Loving enemies seems more like a paradox if we think enemy is what we have chosen to call them. Love the people you are against. That can feel like a call to fight for the team you are fighting against.

If we think enemy is what they have chosen to call us, love makes sense.

  • "While we were yet enemies of God" Romans 5 describes our position against him, not his position against us.

If God is opposed to someone they are done for. He instead is winning over the ones like me who have been against him.

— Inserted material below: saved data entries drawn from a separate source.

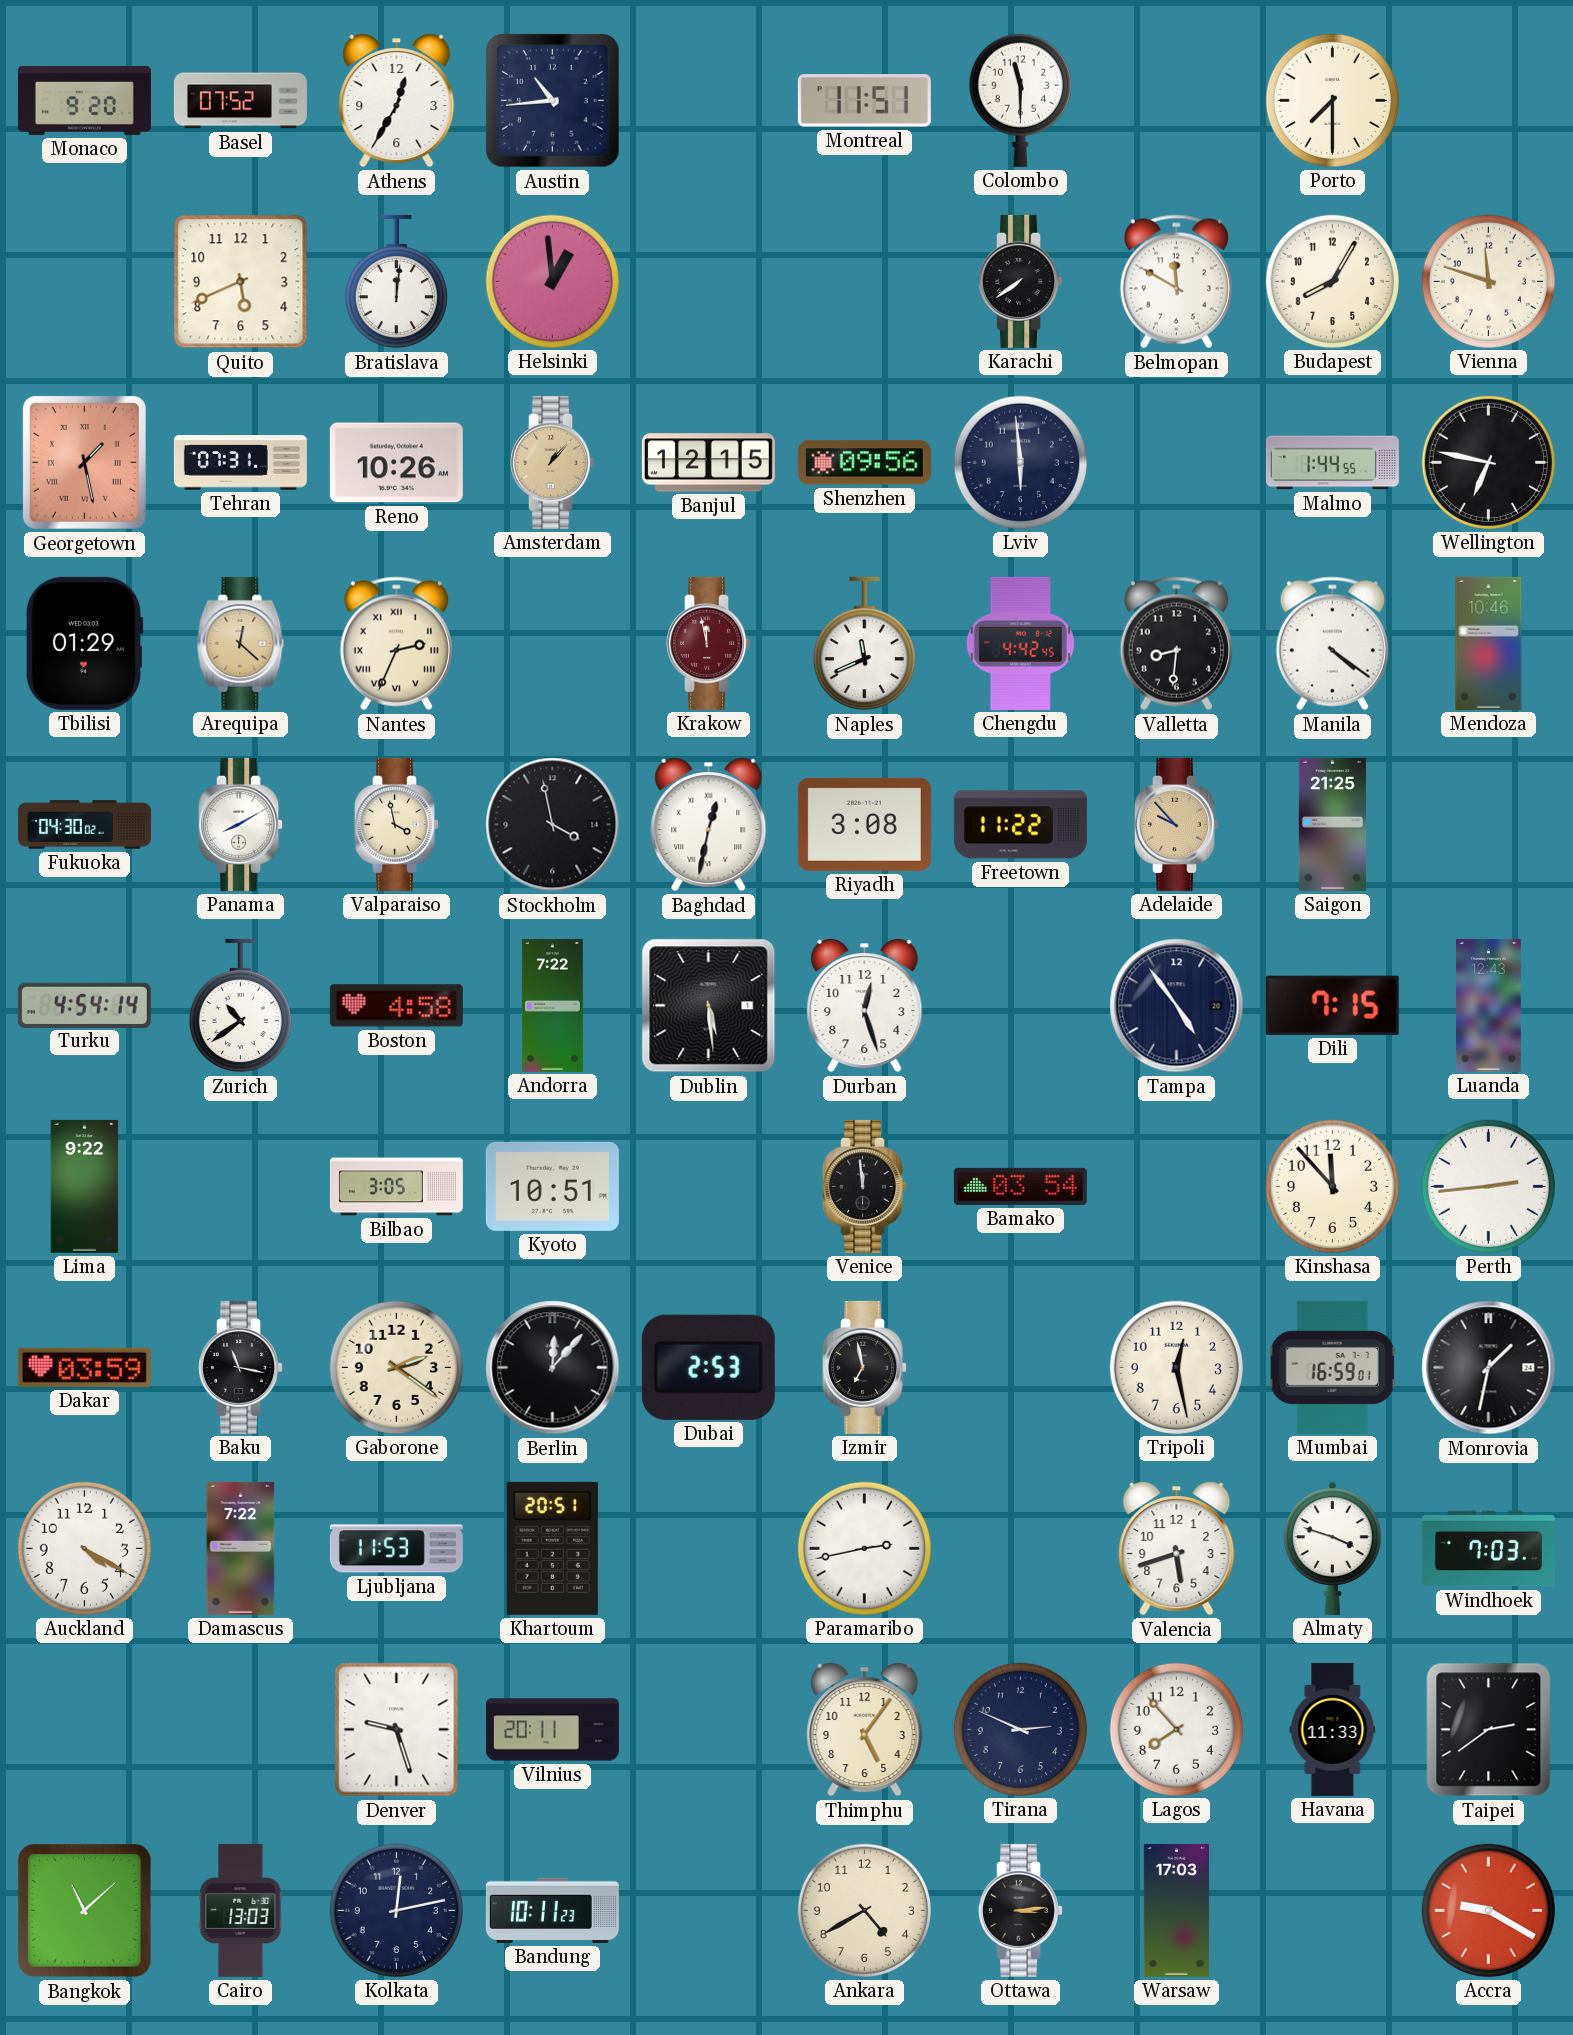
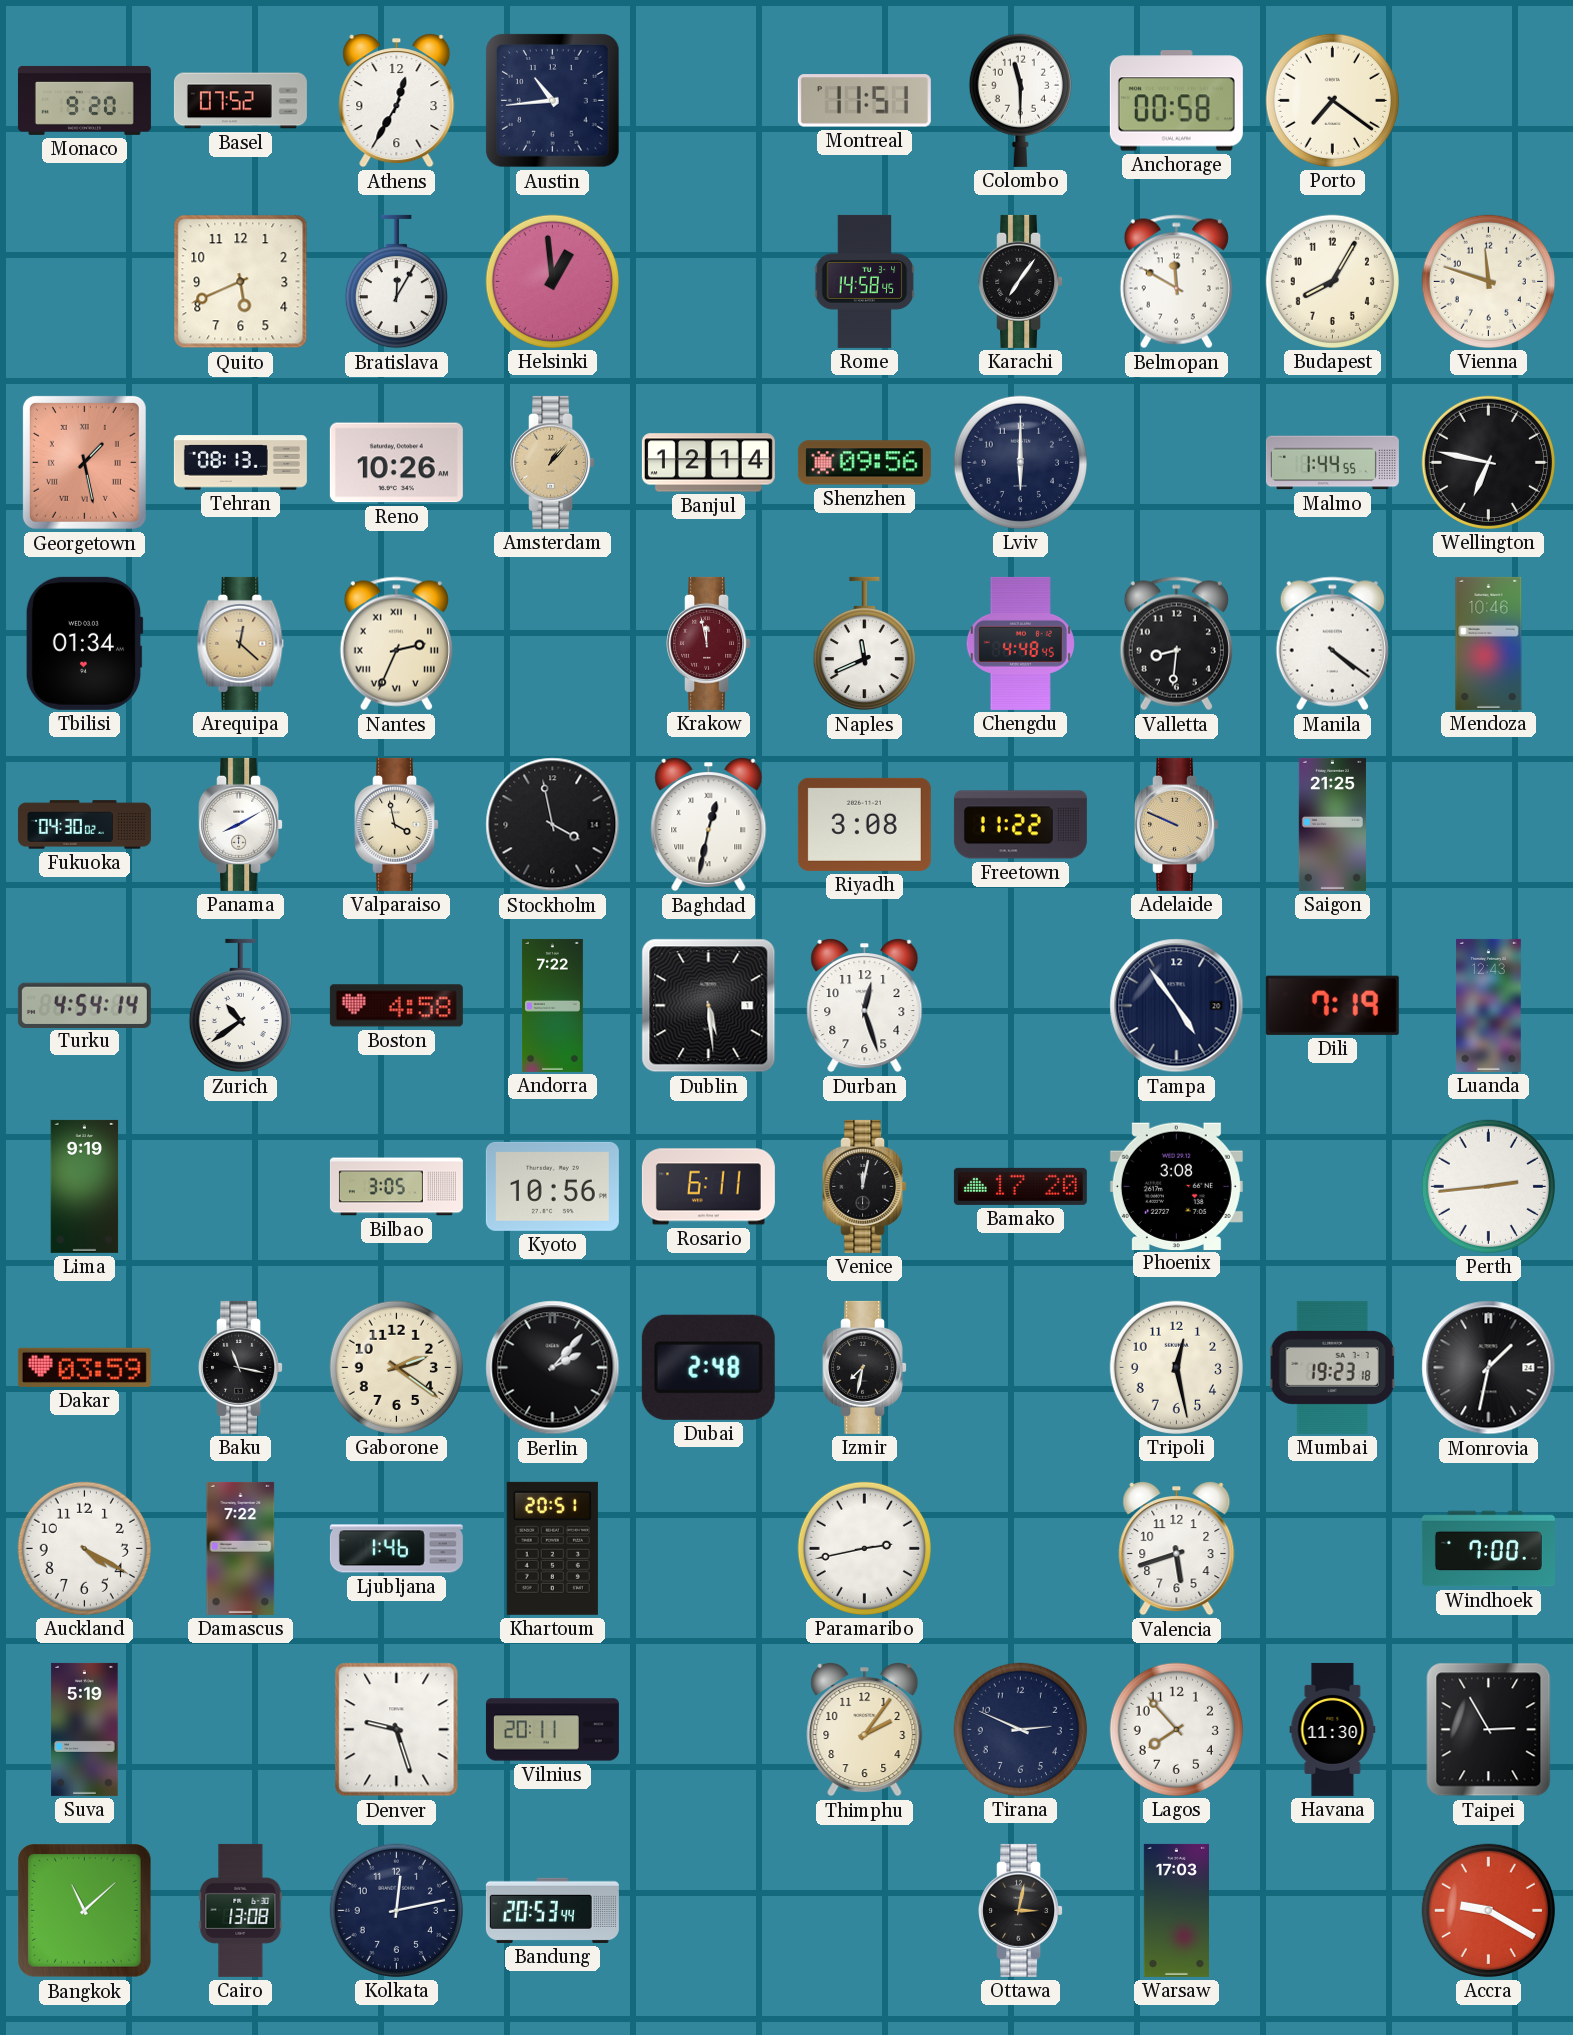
Anchorage: none -> 00:58
Porto: 7:30 -> 7:21
Bratislava: 12:01 -> 12:05
Rome: none -> 14:58
Karachi: 7:39 -> 7:06
Tehran: 07:31 -> 08:13
Banjul: 12:15 -> 12:14
Lviv: 5:59 -> 6:00
Tbilisi: 01:29 -> 01:34
Chengdu: 4:42 -> 4:48
Adelaide: 9:53 -> 9:49
Dili: 7:15 -> 7:19
Lima: 9:22 -> 9:19
Kyoto: 10:51 -> 10:56
Rosario: none -> 6:11
Venice: 11:59 -> 12:02
Bamako: 03:54 -> 17:20
Phoenix: none -> 3:08
Kinshasa: 11:53 -> none
Berlin: 12:07 -> 2:07
Dubai: 2:53 -> 2:48
Izmir: 6:58 -> 7:32
Mumbai: 16:59 -> 19:23
Ljubljana: 11:53 -> 1:46
Almaty: 3:48 -> none
Windhoek: 7:03 -> 7:00
Suva: none -> 5:19
Thimphu: 5:06 -> 2:06
Havana: 11:33 -> 11:30
Taipei: 2:39 -> 2:55
Cairo: 13:03 -> 13:08
Bandung: 10:11 -> 20:53
Ankara: 4:40 -> none
Ottawa: 3:14 -> 3:02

  • Welcome to Stack Exchange. We are glad you stopped by and hope you stay. When you have a minute, check out the site tour. In particular, read the section on what constitutes a good answer and revise your post to either cite references that back your position or to more thoroughly explain how you get this interpretation from the text itself... Your answer seems to focus more on application than authorial intent. Since we are not a Christian forum, we don't generally deal with application, but leave that up to the reader to decide themselves. – ThaddeusB Oct 29 '15 at 15:15

Here, "love means" to will the good of the other, not to foolishly anticipate or seek a forthcoming friendship with; hence there follows: "and pray for them" (v. 44). "Be ye therefore perfect, as your heavenly Father is perfect," (v. 48) refers to the perfect love of the Father which it is here enjoined by Christ to emulate: "in that, while we were yet sinners, Christ died for us" (Romans 5:8). We were the enemies of God, and therefore we must also "love, because he first loved us" (1 John 4:19). If we love only those who love us, but withhold it from those who do not love us, we are selfish, and that is not love. For "love is patient, is kind: love envieth not, dealeth not perversely; is not puffed up; is not ambitious, seeketh not her own, is not provoked to anger, thinketh no evil; rejoiceth not in iniquity, but rejoiceth with the truth; beareth all things, believeth all things, hopeth all things, endureth all things" (1 Corinthians 13:4-7). Therefore, true love hopes for and "delights" in the conversion of sinners, not their demise, according to the character of God: "Think ye that I delight in the death of him who is wicked? saith the Lord, Would I not rather that he repent from his ways and live?" (Ezekiel 18:23).